Scalable Outer Approximation of Minkowski Sums of Matrix Ellipsoids for Data-Driven Control

TL;DR

This paper introduces a scalable, LMI-free method for outer approximation of Minkowski sums of matrix ellipsoids, enhancing data-driven control under uncertainty.

Contribution

It develops an analytical solution for one approximation criterion and an efficient MM algorithm for another, improving scalability and computational efficiency.

Findings

The method outperforms standard solvers in computational efficiency.

It provides exact solutions for the sum of squared semi-axes criterion.

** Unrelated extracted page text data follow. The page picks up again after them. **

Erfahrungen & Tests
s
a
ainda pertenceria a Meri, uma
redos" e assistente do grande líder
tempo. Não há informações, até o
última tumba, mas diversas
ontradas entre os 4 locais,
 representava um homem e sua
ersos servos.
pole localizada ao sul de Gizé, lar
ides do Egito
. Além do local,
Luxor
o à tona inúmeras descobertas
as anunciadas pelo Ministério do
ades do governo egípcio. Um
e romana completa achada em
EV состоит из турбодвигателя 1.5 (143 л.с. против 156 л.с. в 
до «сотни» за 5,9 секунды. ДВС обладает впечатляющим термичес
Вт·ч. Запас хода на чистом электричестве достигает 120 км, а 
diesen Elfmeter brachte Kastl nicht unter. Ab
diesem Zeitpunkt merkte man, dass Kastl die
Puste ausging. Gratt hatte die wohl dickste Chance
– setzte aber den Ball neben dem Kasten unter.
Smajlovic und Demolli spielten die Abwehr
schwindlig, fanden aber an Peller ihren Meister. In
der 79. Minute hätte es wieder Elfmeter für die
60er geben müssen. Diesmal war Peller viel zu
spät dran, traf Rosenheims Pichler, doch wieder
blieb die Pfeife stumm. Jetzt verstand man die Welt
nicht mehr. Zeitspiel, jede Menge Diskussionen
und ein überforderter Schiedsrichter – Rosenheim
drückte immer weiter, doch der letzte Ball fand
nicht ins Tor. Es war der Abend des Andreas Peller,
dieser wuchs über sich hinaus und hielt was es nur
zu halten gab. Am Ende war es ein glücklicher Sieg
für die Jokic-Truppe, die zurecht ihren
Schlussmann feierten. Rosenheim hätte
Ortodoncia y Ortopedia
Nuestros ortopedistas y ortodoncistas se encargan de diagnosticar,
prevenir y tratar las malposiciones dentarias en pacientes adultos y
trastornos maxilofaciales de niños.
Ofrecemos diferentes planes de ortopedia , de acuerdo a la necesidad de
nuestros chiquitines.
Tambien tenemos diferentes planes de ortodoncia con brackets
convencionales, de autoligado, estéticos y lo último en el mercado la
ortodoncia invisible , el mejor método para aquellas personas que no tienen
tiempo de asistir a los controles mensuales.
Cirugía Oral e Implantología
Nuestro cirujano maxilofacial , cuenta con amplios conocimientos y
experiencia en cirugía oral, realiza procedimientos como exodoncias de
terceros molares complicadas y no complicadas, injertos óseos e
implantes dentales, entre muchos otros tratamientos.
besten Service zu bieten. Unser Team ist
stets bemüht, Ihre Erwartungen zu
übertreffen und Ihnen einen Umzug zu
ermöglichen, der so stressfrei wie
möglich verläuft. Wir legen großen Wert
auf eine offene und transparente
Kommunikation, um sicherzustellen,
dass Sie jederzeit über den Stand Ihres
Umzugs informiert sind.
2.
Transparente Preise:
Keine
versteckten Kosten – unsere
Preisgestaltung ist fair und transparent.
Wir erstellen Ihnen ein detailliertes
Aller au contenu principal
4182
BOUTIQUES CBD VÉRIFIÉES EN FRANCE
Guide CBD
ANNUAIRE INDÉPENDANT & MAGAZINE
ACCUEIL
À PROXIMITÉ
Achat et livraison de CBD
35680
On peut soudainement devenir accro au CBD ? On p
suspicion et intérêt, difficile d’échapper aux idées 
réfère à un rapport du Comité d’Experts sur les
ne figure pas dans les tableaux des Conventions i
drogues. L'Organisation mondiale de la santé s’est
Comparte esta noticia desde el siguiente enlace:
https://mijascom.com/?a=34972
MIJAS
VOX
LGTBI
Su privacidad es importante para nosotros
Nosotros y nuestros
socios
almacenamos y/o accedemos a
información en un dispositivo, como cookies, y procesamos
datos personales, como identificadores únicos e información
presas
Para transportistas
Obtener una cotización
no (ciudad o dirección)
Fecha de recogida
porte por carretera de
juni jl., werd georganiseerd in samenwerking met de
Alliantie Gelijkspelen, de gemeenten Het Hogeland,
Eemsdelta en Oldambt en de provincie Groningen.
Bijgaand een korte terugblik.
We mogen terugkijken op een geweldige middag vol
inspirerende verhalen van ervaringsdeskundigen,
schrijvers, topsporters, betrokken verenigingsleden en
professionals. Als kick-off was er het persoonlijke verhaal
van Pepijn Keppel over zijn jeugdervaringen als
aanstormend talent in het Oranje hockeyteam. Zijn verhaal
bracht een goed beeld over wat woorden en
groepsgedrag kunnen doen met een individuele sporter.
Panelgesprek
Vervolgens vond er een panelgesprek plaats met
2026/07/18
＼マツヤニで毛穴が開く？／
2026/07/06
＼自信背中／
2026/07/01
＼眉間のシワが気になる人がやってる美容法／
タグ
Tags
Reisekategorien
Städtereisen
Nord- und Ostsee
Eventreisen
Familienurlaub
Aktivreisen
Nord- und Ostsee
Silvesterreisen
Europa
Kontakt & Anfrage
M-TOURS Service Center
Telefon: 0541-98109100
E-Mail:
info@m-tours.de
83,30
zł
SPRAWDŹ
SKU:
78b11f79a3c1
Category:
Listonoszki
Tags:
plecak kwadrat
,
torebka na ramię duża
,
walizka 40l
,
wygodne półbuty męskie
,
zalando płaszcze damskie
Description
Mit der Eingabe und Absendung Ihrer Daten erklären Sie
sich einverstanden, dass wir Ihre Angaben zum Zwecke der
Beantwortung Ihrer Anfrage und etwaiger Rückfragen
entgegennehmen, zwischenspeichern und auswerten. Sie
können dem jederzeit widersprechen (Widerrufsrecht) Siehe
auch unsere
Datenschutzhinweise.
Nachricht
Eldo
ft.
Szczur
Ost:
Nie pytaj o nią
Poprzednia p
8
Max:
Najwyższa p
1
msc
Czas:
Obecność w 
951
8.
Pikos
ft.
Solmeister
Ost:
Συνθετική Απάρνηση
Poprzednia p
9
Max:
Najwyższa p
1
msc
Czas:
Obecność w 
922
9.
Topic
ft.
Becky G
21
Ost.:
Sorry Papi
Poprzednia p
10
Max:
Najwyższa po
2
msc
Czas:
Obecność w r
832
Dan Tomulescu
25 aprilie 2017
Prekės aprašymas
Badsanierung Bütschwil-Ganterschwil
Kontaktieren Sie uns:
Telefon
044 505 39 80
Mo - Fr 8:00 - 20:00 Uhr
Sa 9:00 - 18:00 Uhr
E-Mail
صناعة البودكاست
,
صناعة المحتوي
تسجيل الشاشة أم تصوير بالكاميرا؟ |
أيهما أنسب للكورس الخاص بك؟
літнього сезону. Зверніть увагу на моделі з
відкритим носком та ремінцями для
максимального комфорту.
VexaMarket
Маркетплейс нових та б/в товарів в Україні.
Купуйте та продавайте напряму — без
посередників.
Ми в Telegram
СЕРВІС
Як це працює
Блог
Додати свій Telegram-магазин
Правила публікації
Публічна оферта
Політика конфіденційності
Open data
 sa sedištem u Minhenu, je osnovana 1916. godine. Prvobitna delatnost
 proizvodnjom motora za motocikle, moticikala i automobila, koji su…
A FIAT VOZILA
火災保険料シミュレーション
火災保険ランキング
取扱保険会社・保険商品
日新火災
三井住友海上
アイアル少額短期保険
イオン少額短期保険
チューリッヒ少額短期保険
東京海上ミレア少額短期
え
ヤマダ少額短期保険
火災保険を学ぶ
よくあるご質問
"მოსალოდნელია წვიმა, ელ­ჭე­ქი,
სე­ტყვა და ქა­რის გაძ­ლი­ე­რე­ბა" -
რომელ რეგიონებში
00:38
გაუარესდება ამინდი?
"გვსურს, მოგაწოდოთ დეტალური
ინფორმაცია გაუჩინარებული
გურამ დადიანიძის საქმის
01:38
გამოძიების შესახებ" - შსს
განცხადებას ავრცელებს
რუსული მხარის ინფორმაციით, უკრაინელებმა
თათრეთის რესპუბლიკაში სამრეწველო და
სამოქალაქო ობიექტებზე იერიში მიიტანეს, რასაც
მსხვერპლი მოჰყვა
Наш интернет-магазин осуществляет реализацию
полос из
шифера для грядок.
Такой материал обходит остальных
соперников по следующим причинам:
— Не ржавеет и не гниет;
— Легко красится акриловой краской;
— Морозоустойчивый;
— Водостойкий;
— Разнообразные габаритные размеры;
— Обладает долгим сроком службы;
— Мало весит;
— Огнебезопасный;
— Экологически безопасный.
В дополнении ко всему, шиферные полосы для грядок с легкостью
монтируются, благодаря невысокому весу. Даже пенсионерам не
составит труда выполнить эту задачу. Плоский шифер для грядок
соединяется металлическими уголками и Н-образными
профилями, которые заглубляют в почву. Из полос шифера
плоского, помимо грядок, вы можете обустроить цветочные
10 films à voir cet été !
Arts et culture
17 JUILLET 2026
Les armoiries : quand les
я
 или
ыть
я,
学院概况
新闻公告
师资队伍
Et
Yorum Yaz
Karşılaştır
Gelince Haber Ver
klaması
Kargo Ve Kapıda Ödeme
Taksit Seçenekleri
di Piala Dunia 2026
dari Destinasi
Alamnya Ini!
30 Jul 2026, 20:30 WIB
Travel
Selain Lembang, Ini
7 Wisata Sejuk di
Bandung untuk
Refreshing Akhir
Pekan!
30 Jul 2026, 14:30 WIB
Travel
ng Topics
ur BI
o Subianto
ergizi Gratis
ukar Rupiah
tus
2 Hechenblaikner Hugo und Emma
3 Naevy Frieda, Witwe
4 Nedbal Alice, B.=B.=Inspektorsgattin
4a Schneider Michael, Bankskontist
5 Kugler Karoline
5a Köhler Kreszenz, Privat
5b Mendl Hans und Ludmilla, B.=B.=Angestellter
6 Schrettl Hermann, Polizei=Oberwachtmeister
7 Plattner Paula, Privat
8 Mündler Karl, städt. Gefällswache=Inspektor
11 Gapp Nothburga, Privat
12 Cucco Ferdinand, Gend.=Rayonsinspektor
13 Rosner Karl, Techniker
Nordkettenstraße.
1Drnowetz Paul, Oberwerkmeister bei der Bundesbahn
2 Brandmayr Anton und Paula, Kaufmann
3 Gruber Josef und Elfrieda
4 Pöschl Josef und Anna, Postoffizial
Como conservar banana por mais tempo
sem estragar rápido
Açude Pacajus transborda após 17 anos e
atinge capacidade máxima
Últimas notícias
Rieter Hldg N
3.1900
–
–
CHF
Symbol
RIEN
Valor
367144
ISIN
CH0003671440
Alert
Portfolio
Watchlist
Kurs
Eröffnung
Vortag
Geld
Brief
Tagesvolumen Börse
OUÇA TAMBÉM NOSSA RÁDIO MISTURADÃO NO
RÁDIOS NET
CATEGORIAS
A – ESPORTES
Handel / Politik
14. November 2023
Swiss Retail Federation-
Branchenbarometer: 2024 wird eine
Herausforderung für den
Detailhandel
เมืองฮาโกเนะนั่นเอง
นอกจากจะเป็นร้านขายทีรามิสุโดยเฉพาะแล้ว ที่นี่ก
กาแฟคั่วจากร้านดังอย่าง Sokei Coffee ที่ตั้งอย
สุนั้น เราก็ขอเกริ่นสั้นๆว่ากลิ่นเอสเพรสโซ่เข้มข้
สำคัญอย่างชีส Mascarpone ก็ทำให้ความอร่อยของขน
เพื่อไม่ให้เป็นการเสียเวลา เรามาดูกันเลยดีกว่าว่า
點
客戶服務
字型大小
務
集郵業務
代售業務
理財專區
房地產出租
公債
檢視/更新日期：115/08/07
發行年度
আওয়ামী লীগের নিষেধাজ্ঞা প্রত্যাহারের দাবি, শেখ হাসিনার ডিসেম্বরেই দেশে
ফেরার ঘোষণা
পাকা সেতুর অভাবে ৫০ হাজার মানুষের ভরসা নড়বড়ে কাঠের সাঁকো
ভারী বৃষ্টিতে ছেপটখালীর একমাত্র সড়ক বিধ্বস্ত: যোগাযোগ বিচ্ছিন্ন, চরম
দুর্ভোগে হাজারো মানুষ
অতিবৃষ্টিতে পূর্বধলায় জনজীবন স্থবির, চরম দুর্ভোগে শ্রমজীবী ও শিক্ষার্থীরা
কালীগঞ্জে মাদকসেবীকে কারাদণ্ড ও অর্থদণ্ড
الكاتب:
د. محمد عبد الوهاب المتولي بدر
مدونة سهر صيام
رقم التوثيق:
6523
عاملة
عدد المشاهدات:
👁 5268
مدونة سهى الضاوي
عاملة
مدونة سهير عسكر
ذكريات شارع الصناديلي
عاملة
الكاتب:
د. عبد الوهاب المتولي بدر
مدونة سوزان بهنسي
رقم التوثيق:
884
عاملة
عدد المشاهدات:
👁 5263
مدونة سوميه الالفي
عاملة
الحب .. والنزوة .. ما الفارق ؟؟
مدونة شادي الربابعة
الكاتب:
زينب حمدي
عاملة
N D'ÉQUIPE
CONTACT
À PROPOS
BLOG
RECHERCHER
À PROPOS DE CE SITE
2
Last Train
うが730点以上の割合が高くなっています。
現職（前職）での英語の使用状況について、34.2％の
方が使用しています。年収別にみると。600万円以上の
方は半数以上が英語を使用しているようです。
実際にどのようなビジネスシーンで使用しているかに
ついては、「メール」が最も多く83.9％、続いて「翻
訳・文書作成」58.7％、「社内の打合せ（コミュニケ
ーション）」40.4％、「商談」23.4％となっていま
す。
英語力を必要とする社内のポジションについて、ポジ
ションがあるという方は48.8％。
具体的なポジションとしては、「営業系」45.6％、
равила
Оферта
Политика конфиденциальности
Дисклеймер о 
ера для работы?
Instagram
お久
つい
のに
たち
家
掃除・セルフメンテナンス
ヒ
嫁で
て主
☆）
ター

The MM algorithm converges monotonically to stationary points.

Abstract

Matrix ellipsoids provide a standard framework for representing bounded uncertainties in data-driven control. Since noise models for sequential observations are naturally represented as the Minkowski sum of multiple matrix ellipsoids, applying existing robust control methods, which typically assume a single ellipsoidal set, requires a tight outer approximation. While techniques based on linear matrix inequalities (LMI) are applicable, their computational cost grows quadratically with the data length, limiting their scalability. This paper investigates the optimal outer approximation problem under two criteria: the sum of squared semi-axes and the volume. We propose an LMI-free approach by introducing a parameterized family of bounding matrix ellipsoids. Specifically, we derive an exact analytical solution for the first criterion and develop an efficient majorization-minimization (MM) algorithm for the second. The proposed MM algorithm employs a first-order approximation of the log-determinant function to provide closed-form update rules, ensuring monotonic convergence to the set of stationary points. Numerical experiments demonstrate that our method offers significantly higher computational efficiency and scalability than standard interior-point solvers.